Task objective. Of all the lines below, output only those starting at the one with "À vos sécateurs pour les Prés Nicard !" and ending at the one with "γραμμή εργασιών των Windows", both ends included, exactly as written.

Data extracts.
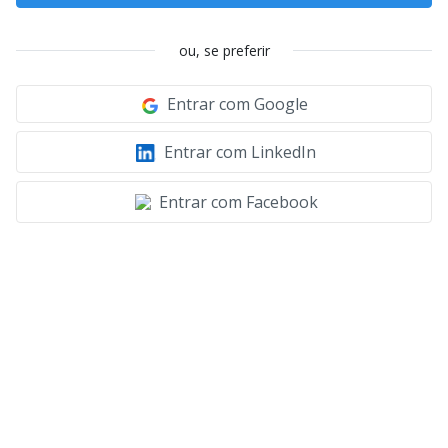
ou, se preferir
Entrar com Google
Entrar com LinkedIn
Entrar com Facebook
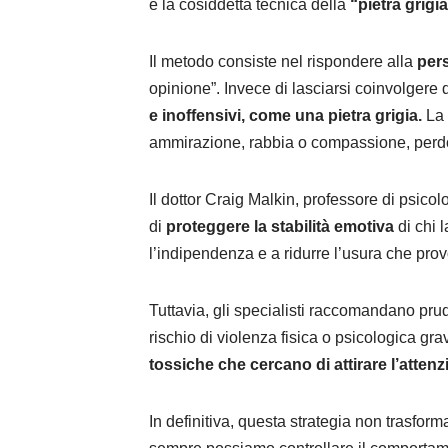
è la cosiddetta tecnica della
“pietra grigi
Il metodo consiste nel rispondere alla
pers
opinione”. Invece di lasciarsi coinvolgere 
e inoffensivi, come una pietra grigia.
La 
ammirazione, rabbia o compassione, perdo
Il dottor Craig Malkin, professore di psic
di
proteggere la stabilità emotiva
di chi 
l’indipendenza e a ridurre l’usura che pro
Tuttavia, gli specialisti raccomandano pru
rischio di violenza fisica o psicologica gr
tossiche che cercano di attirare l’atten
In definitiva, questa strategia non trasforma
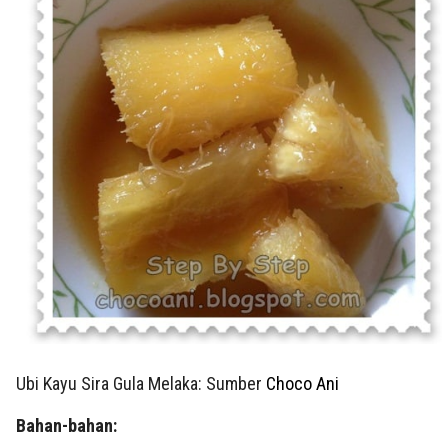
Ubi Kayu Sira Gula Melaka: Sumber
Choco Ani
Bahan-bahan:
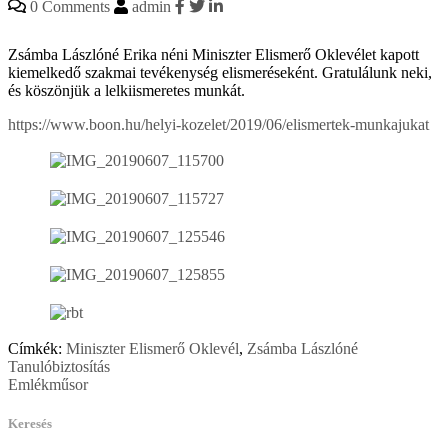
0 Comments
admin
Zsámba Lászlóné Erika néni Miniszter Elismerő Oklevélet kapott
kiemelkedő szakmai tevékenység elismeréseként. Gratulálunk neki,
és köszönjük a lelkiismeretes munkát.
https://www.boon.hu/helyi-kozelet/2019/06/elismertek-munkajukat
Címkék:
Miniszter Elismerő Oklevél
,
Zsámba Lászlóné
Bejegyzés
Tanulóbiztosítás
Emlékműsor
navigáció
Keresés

...

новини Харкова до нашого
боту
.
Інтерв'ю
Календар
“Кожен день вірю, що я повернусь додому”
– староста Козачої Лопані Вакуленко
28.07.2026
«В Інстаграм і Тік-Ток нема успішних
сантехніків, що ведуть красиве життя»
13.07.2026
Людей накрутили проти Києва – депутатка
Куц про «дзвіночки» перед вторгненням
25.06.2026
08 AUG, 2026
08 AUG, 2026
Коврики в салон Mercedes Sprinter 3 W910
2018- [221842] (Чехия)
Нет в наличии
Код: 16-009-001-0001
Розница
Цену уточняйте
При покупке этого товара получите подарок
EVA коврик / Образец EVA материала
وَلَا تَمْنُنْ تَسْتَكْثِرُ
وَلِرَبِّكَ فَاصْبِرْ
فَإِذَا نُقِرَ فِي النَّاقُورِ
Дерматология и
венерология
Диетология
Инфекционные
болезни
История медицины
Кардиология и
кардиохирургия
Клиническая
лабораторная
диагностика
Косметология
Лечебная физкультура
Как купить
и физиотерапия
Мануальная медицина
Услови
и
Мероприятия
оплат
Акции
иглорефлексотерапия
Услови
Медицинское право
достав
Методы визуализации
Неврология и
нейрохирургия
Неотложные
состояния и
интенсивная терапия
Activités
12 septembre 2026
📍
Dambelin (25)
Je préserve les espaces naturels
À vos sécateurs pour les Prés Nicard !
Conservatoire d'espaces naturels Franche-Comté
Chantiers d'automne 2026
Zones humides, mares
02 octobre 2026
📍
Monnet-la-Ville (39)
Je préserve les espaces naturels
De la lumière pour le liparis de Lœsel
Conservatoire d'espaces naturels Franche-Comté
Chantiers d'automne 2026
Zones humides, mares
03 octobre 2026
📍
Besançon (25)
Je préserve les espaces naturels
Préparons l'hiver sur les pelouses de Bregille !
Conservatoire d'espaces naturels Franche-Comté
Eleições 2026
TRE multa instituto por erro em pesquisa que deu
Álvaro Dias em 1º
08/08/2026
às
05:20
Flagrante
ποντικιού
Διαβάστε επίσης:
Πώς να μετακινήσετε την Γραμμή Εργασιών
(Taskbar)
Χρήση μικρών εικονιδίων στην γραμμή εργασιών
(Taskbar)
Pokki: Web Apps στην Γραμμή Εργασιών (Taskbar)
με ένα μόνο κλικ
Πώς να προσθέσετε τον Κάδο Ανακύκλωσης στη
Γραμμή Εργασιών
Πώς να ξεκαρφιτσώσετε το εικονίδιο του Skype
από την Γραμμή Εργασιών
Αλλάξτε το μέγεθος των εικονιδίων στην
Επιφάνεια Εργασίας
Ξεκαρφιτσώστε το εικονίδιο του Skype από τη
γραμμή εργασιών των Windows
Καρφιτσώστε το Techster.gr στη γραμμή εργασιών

Solution to the exercise.
À vos sécateurs pour les Prés Nicard !
Conservatoire d'espaces naturels Franche-Comté
Chantiers d'automne 2026
Zones humides, mares
02 octobre 2026
📍
Monnet-la-Ville (39)
Je préserve les espaces naturels
De la lumière pour le liparis de Lœsel
Conservatoire d'espaces naturels Franche-Comté
Chantiers d'automne 2026
Zones humides, mares
03 octobre 2026
📍
Besançon (25)
Je préserve les espaces naturels
Préparons l'hiver sur les pelouses de Bregille !
Conservatoire d'espaces naturels Franche-Comté
Eleições 2026
TRE multa instituto por erro em pesquisa que deu
Álvaro Dias em 1º
08/08/2026
às
05:20
Flagrante
ποντικιού
Διαβάστε επίσης:
Πώς να μετακινήσετε την Γραμμή Εργασιών
(Taskbar)
Χρήση μικρών εικονιδίων στην γραμμή εργασιών
(Taskbar)
Pokki: Web Apps στην Γραμμή Εργασιών (Taskbar)
με ένα μόνο κλικ
Πώς να προσθέσετε τον Κάδο Ανακύκλωσης στη
Γραμμή Εργασιών
Πώς να ξεκαρφιτσώσετε το εικονίδιο του Skype
από την Γραμμή Εργασιών
Αλλάξτε το μέγεθος των εικονιδίων στην
Επιφάνεια Εργασίας
Ξεκαρφιτσώστε το εικονίδιο του Skype από τη
γραμμή εργασιών των Windows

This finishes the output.